About this artwork
The title, ‘Mizpah’, comes from the name of an Eyemouth fishing boat, in turn taken from Genesis (chapter 31, verse 49): “Mizpah; for he said, The Lord watch between me and thee, when we are absent from another”. Bellany painted the work shortly before his marriage to his second wife, Juliet.
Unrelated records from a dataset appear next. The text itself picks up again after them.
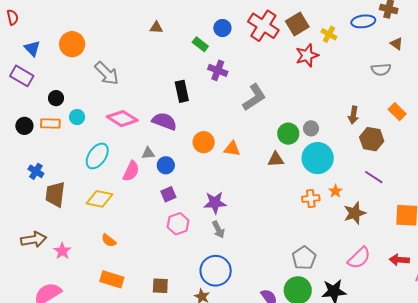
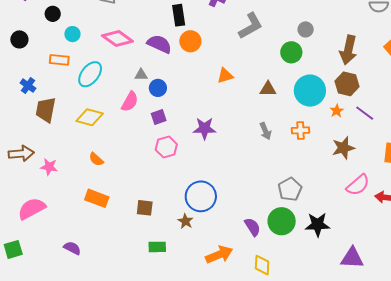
brown arrow: (353, 115) -> (348, 50), size x1.6
orange rectangle: (50, 123) -> (59, 60), moved
gray circle: (311, 128) -> (306, 29), moved
green circle: (288, 134) -> (291, 52), moved
brown hexagon: (372, 139) -> (347, 84), moved
orange circle: (204, 142) -> (190, 41), moved
orange triangle: (232, 149) -> (225, 76), turned -30
pink semicircle: (131, 171) -> (130, 102), moved
orange star: (335, 191) -> (337, 111), moved
gray arrow: (218, 230) -> (265, 131), moved
pink star: (62, 251) -> (49, 167), turned -30
pink semicircle: (359, 258) -> (358, 185), moved

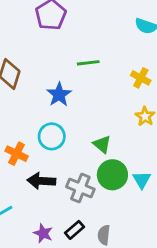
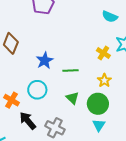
green line: (88, 63) -> (70, 70), moved
green circle: (112, 175) -> (98, 104), moved
black arrow: (41, 181) -> (28, 121), turned 42

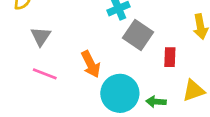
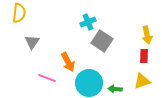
red rectangle: (170, 57) -> (144, 56), moved
pink line: (45, 74) -> (47, 78), moved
This new relationship gave rise to a group of light and airy paintings that reflected the artist’s own joy and optimism at the time. The figure wearing the puffin-mask playing the accordion (inscribed with ‘lune de miel’, or ‘honeymoon’) is likely to be Bellany himself. The female figure of the seagull represents Juliet.
Updated before 2020
-
artist:John Bellany (1942 - 2013) Scottish
-
title:Mizpah
-
date created:Dated 1978
-
materials:Oil on canvas
-
measurements:243.80 x 243.80 cm
-
object type:
-
credit line:Purchased 1980
-
accession number:GMA 2197
-
gallery:
-
subject:
John Bellany
John Bellany
Bellany was born in the fishing village of Port Seton, near Edinburgh. He studied at Edinburgh College of Art and at the Royal College of Art, London. His work of the 1960s and 1970s dealt with original sin, guilt, sex and death. His characteristic paintings are large compositions featuring his own...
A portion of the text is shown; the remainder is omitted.